== Segment start ==

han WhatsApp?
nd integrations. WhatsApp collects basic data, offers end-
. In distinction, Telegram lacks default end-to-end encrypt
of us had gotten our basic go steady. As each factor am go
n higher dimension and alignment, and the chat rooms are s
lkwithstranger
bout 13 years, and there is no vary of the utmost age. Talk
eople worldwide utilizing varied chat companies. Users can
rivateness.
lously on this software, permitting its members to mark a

== Segment end ==
== Segment start ==

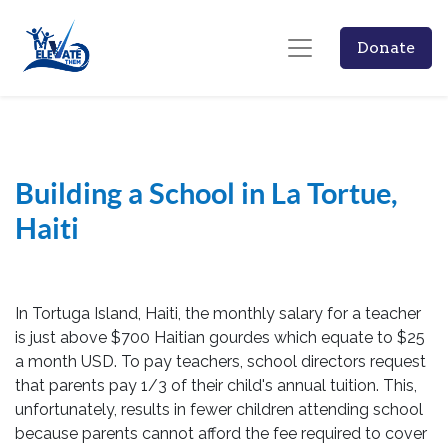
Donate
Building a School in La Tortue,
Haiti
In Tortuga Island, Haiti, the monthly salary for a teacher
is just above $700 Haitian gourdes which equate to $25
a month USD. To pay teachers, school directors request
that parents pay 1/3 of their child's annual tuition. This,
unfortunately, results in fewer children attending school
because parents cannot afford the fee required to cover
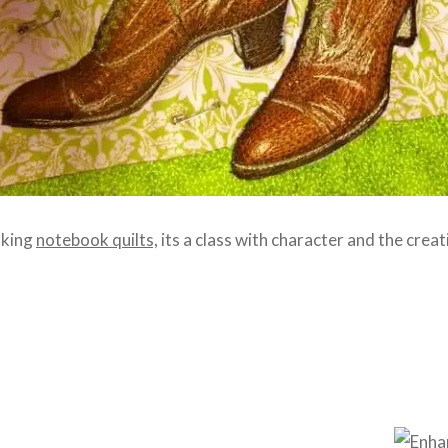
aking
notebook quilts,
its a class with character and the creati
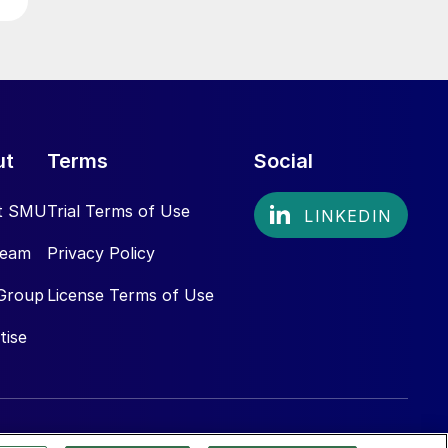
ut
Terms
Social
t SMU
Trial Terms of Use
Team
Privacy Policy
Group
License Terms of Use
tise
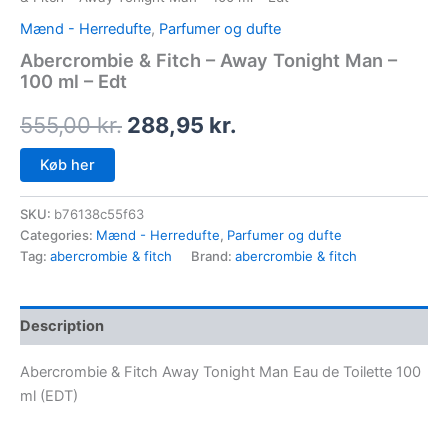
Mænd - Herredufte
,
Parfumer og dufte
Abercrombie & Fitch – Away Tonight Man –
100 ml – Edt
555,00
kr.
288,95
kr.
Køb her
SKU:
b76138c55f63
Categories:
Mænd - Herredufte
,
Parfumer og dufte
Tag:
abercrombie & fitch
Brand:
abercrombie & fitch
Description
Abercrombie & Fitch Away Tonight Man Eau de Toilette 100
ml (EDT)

== Segment end ==
== Segment start ==

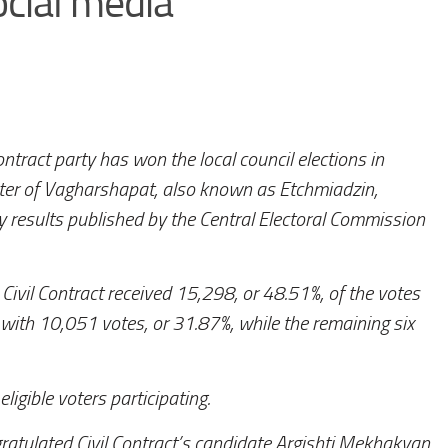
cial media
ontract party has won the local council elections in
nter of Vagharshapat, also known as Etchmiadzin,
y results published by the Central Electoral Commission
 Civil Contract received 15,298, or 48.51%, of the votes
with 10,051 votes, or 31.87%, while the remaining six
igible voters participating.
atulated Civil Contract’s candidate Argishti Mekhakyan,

== Segment end ==

- [WORK TASK]:
Return word for word the lines above from the line with "rivateness." to the line with "lously on this", including both and leaving out all others.

- [SOLUTION TO THIS PROBLEM]:
rivateness.
lously on this software, permitting its members to mark a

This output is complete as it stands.